Sì e no. Bisogna però fare attenzione a non generalizzare, nel senso che il caso dell’Unione Europea è unico nella storia. Stiamo infatti parlando di un’Unione che è economica, prima che politica, e non ha al suo centro una costituzione ma dei trattati. È dunque uno Stato non Stato, i cui membri sono liberi di entrare ed uscire, vedere Brexit, ma soprattutto hanno ancora una sovranità nazionale più o meno forte. Vi starete chiedendo perché allora ho risposto così evasivamente. Il fatto è che lo Stato Nazionale Moderno, figlio della rivoluzione francese, nasce proprio con l’abbattimento delle frontiere e dei confini interni fra le tante piccole patrie e comunità che componevano lo Stato Composito della prima età moderna. Quindi si, è già avvenuto in quasi tutta Europa al volgere del XIX secolo e no, è la prima volta che accade fra Stati -ipoteticamente- sovrani.

Quale funzione possono svolgere oggi, al tempo della globalizzazione planetaria e dell’immigrazione di massa, i confini?
Oggi più che mai i confini e le frontiere sono sotto violento attacco. Globalizzazione, internet, missili intercontinentali e comunità sovranazionali totipotenti ne minacciano l’esistenza. I confini sono messi a dura prova soprattutto dalla finanza e dal capitalismo che meno confini hanno meglio possono circolare liberi per il mondo. Se devo dire la mia, però, mi auguro che i confini continuino a fare quello per li abbiamo inventati: proteggere e filtrare. Confine non significa infatti muro invalicabile, chiusura e necessariamente isolamento. La frontiera ha un suo compito specifico e serve a filtrare, a dividere e non isolare. Come dicevo prima, pure le grandi muraglie della storia permettevano il passaggio attraverso di esse. L’immigrazione soprattutto ha bisogno di confini, perché si deve dividere ciò che è utile alla comunità da ciò che gli è nocivo, penso ad esempio a tutti quei terroristi legati al Daesh che sono fuggiti dalla Siria in seguito alla sconfitta militare dello Stato Islamico, dove sono?

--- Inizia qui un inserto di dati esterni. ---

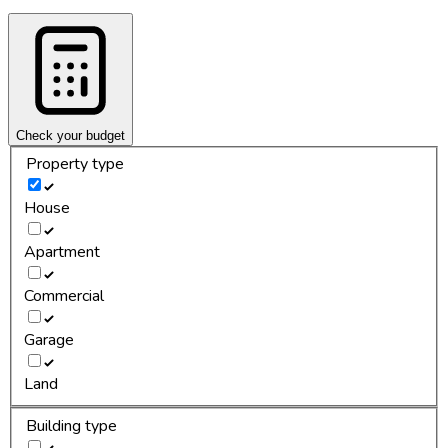
Check your budget
Property type
House
Apartment
Commercial
Garage
Land
Building type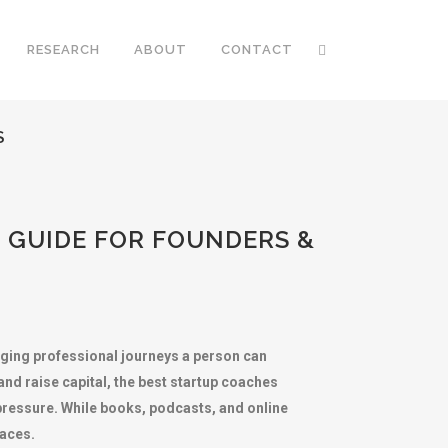
RESEARCH
ABOUT
CONTACT
S
 GUIDE FOR FOUNDERS &
nging professional journeys a person can
nd raise capital, the best startup coaches
pressure. While books, podcasts, and online
faces.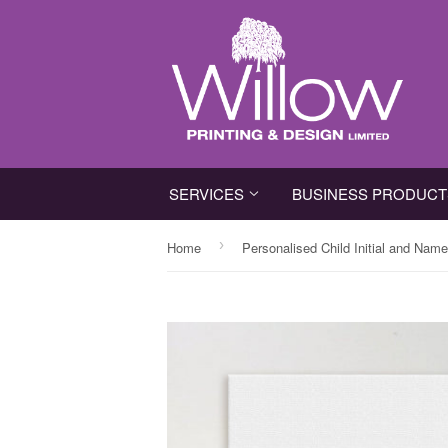
SERVICES
BUSINESS PRODUC
›
Home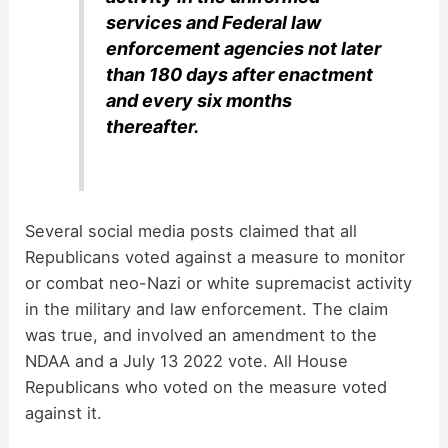
services and Federal law
enforcement agencies not later
than 180 days after enactment
and every six months
thereafter.
Several social media posts claimed that all
Republicans voted against a measure to monitor
or combat neo-Nazi or white supremacist activity
in the military and law enforcement. The claim
was true, and involved an amendment to the
NDAA and a July 13 2022 vote. All House
Republicans who voted on the measure voted
against it.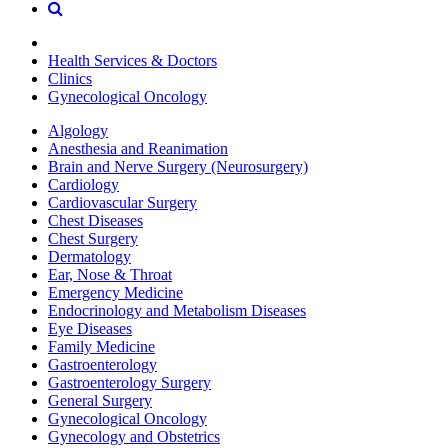
Health Services & Doctors
Clinics
Gynecological Oncology
Algology
Anesthesia and Reanimation
Brain and Nerve Surgery (Neurosurgery)
Cardiology
Cardiovascular Surgery
Chest Diseases
Chest Surgery
Dermatology
Ear, Nose & Throat
Emergency Medicine
Endocrinology and Metabolism Diseases
Eye Diseases
Family Medicine
Gastroenterology
Gastroenterology Surgery
General Surgery
Gynecological Oncology
Gynecology and Obstetrics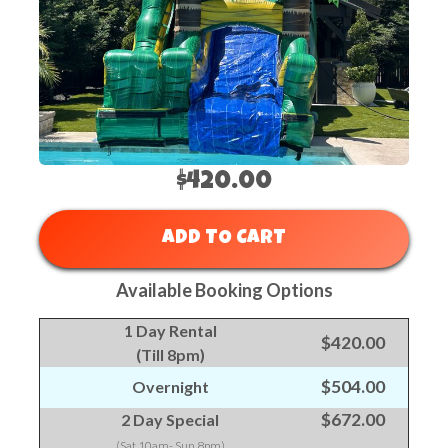
$420.00
ADD TO CART
Available Booking Options
1 Day Rental
$420.00
(Till 8pm)
$504.00
Overnight
$672.00
2 Day Special
(Sat 10am- Sun 8pm)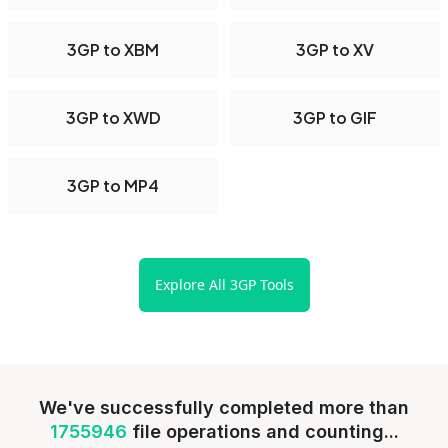
3GP to XBM
3GP to XV
3GP to XWD
3GP to GIF
3GP to MP4
Explore All 3GP Tools
We've successfully completed more than
1755946
file operations and counting...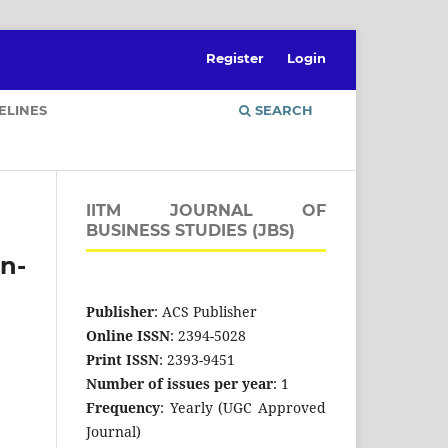
Register
Login
ELINES
SEARCH
IITM JOURNAL OF
BUSINESS STUDIES (JBS)
an-
Publisher
: ACS Publisher
Online ISSN
: 2394-5028
Print ISSN
: 2393-9451
Number of issues per year
: 1
Frequency
: Yearly (UGC Approved
Journal)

Come facciamo a non sapere che sono già in Europa? Servono i controlli, ma non per escludere, semplicemente per proteggere l’ordine e la pace.

Quale futuro, a Suo avviso, per i confini?

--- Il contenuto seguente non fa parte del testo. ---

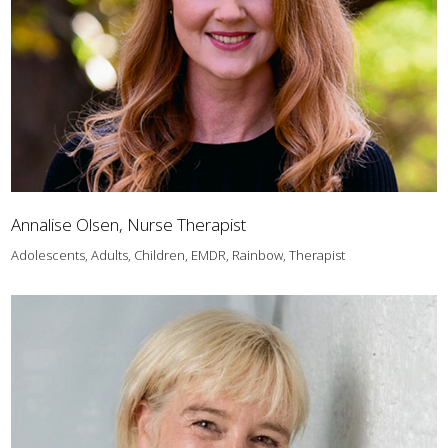
Annalise Olsen, Nurse Therapist
Adolescents, Adults, Children, EMDR, Rainbow, Therapist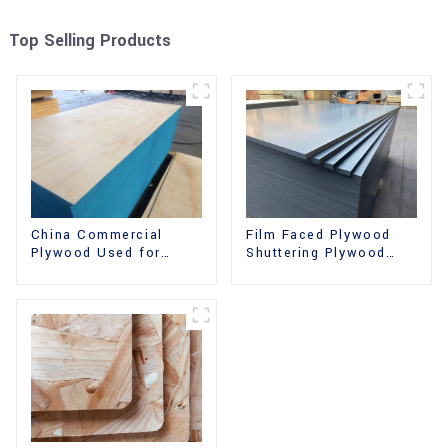
Top Selling Products
China Commercial
Film Faced Plywood
Plywood Used for
Shuttering Plywood
Furniture, Decoration
Phenolic Board
and Packing
Concrete Formwork for
Construction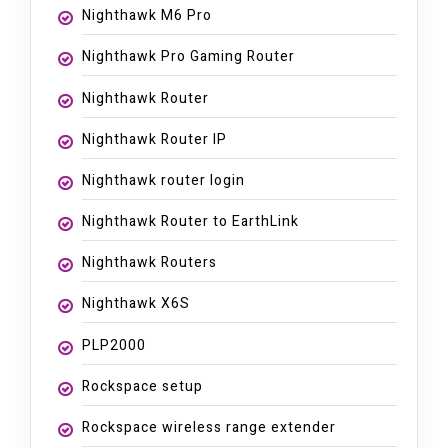
Nighthawk M6 Pro
Nighthawk Pro Gaming Router
Nighthawk Router
Nighthawk Router IP
Nighthawk router login
Nighthawk Router to EarthLink
Nighthawk Routers
Nighthawk X6S
PLP2000
Rockspace setup
Rockspace wireless range extender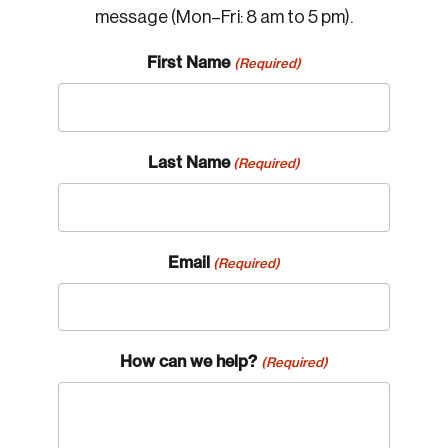
message (Mon–Fri: 8 am to 5 pm).
First Name
(Required)
Last Name
(Required)
Email
(Required)
How can we help?
(Required)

Non un futuro roseo, sicuramente, se le cose andranno avanti così. Non saranno infatti i muri, o i ponti o i ponti levatori a salvare l’umanità. Men che meno l’Umanità si salverà cancellando ogni frontiera, anzi, questo sarebbe il primo passo verso il Caos e l’anarchia sovrana. Il problema è che parlando di confini si persa la bussola e il discorso è diventato ideologico. Io spero vivamente che si ritorni a guardare le cose per il verso giusto, senza il velo dell’ideologia e della fazione politica. Confine vuol dire civiltà, vuol dire filtro e protezione, e senza questa sicurezza rischiamo di andare incontro a crisi come quella di questi giorni legata al Coronavirus che si sta diffondendo per il paese. Bastavano dei controlli poco invasivi alla frontiera, eppure non sono stati fatti.

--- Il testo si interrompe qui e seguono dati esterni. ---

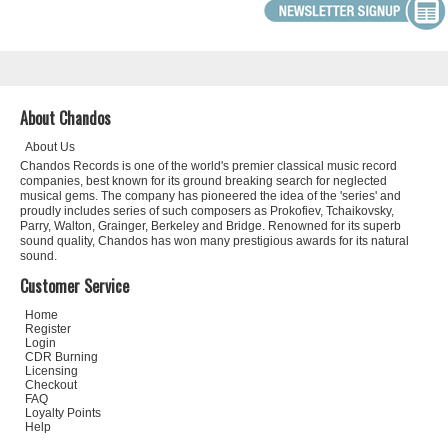
About Chandos
About Us
Chandos Records is one of the world's premier classical music record
companies, best known for its ground breaking search for neglected
musical gems. The company has pioneered the idea of the 'series' and
proudly includes series of such composers as Prokofiev, Tchaikovsky,
Parry, Walton, Grainger, Berkeley and Bridge. Renowned for its superb
sound quality, Chandos has won many prestigious awards for its natural
sound.
Customer Service
Home
Register
Login
CDR Burning
Licensing
Checkout
FAQ
Loyalty Points
Help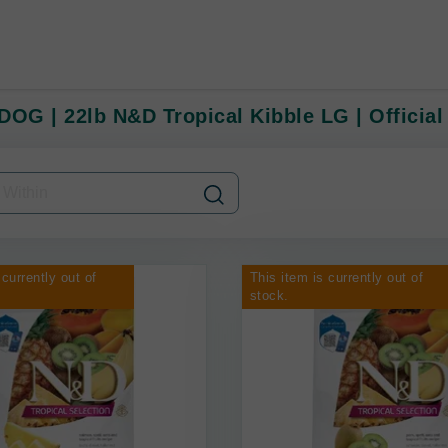
DOG | 22lb N&D Tropical Kibble LG | Official
 currently out of
This item is currently out of
stock.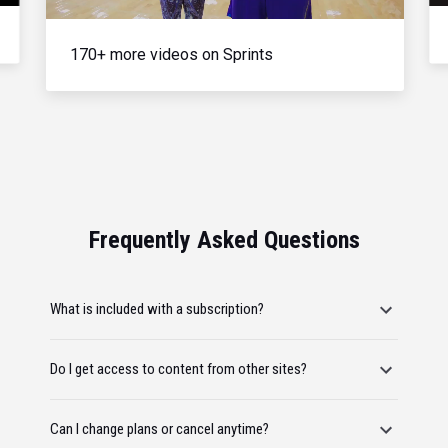
170+ more videos on Sprints
Frequently Asked Questions
What is included with a subscription?
Do I get access to content from other sites?
Can I change plans or cancel anytime?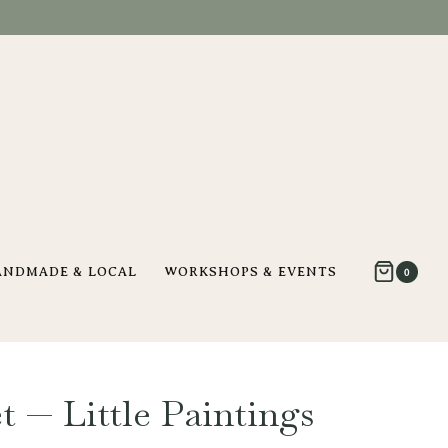
ANDMADE & LOCAL
WORKSHOPS & EVENTS
0
t — Little Paintings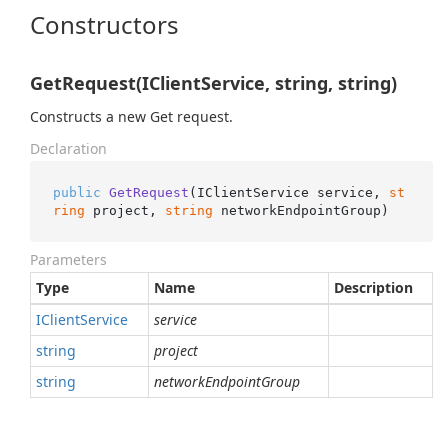
Constructors
GetRequest(IClientService, string, string)
Constructs a new Get request.
Declaration
public
GetRequest
(
IClientService service, 
st
ring
 project, 
string
 networkEndpointGroup
)
Parameters
Type
Name
Description
IClient
Service
service
string
project
string
networkEndpointGroup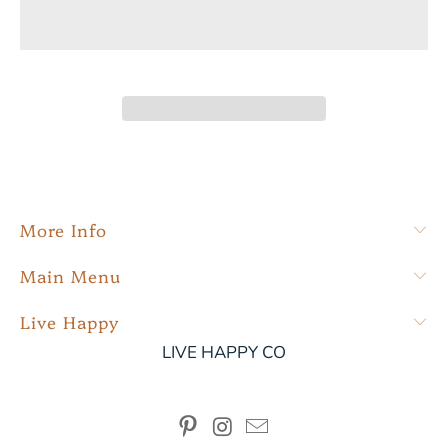
More Info
Main Menu
Live Happy
LIVE HAPPY CO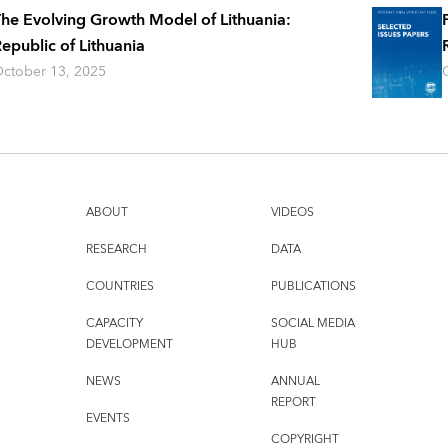
he Evolving Growth Model of Lithuania:
epublic of Lithuania
ctober 13, 2025
ABOUT
VIDEOS
RESEARCH
DATA
COUNTRIES
PUBLICATIONS
CAPACITY
SOCIAL MEDIA
DEVELOPMENT
HUB
NEWS
ANNUAL
REPORT
EVENTS
COPYRIGHT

Fausto Andrea Marconi è originario della provincia di Brescia e diplomato al liceo classico della città. Dal 2016 è uno dei fondatori del giornale online Oltre la Linea, (www.oltrelalinea.news), di cui è vice-responsabile. Su Oltre la linea si occupa principalmente di storia, storia del pensiero, storia militare, filosofia e storia delle religioni. Ha conseguito una laurea in Storia presso l’Università Ca’ Foscari di Venezia. Da anni collabora con diverse realtà locali e nazionali occupandosi di filosofia, storia e politica. Il volume Confini, storia di frontiere muri e limiti da Roma a Schengen per Passaggio al Bosco Edizioni è la sua prima pubblicazione.